Ongoing PhD projects:
PhD Student Jesper Puggaard de Oliveira Hansen
Adaptable automation driven by simulation and digital twins (MADE)
This project is supported by MADE – Manufacturing Academy Denmark and Siemens A/S.
The goal is to research the value chain from product development to operation and how to use simulation and digital twin to increase adaptability for design, planning and operation of automation solutions. The focus will be from machine builder to the end customer where innovative adaptable machine modules will be designed and integrated into adaptable production cells based at specifications from the end user.
The goal is to develop an integrated framework, where virtual models are linked to physical counterparts. In the collaboration between universities and Siemens, innovative use of the PLM and automation tools will be applied and further developed, leading to real demonstrators in the laboratory environment as well as at the case company Velux.
For further information, please contact Jesper Puggaard de Oliveira Hansen, jesperp@iti.sdu.dk or Arne Bilberg, abi@iti.sdu.dk
PhD Student
Completed PhD projects:
PhD Student Christian Petersson Nielsen
Matrix‐Structured Manufacturing Systems: From Design to Operations
August 2019 - April 2023
In recent years, the need for more flexible manufacturing systems has increased. This is caused by the consumers’ increasing demand for more individualized products at a low price point. To achieve this, the manufacturing companies must be able to produce products with a wide variety and high production volume. This requires a multitude of flexibility types, such as product flexibility, control program flexibility, material handling flexibility, and similar. One of the manufacturing system paradigms that address these types of flexibility is Matrix‐Structured Manufacturing Systems, also often denoted Matrix Production.

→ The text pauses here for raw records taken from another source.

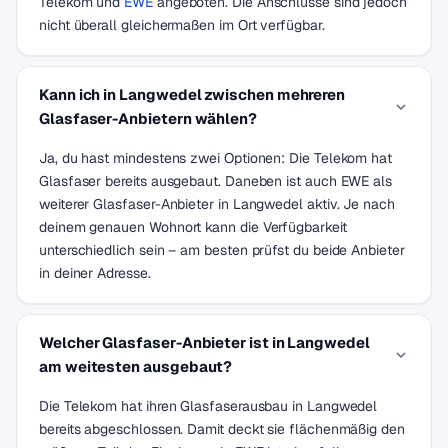
Telekom und
EWE
angeboten. Die Anschlüsse sind jedoch
nicht überall gleichermaßen im Ort verfügbar.
Kann ich in Langwedel zwischen mehreren
Glasfaser-Anbietern wählen?
Ja, du hast mindestens zwei Optionen: Die Telekom hat
Glasfaser bereits ausgebaut. Daneben ist auch EWE als
weiterer Glasfaser-Anbieter in Langwedel aktiv. Je nach
deinem genauen Wohnort kann die Verfügbarkeit
unterschiedlich sein – am besten prüfst du beide Anbieter
in deiner Adresse.
Welcher Glasfaser-Anbieter ist in Langwedel
am weitesten ausgebaut?
Die Telekom hat ihren Glasfaserausbau in Langwedel
bereits abgeschlossen. Damit deckt sie flächenmäßig den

Matrix‐Structured Manufacturing Systems consist of reconfigurable, standardized work cells, typically scattered in a matrix pattern, with a flexible non‐linear material flow between the work cells. The current literature on this type of manufacturing system is primarily focused on the design of the manufacturing system and its critical components of it. This means that the current literature does not address the transition from design to operations of this manufacturing system. This research gap is addressed in the PhD thesis, which investigates:
1) How Matrix‐Structured Manufacturing Systems facilitate flexibility,
2) How to design Matrix‐Structured Manufacturing Systems, and
3) How to control Matrix‐Structured Manufacturing Systems
Based on the results from the research questions, Matrix‐Structured Manufacturing Systems are discussed in relation to a supply chain perspective. This perspective pays special attention to the resilience that is both enabled and required, when implementing this type of manufacturing system. Additionally, a sustainability perspective is discussed in connection with the supply chain perspective. Finally, Matrix‐Structured Manufacturing Systems are discussed as an enabler for new business opportunities, such as Manufacturing‐as‐a‐Service. With this foundation, a discussion and reflection on Matrix‐Structured Manufacturing Systems as a manufacturing system of the future is presented.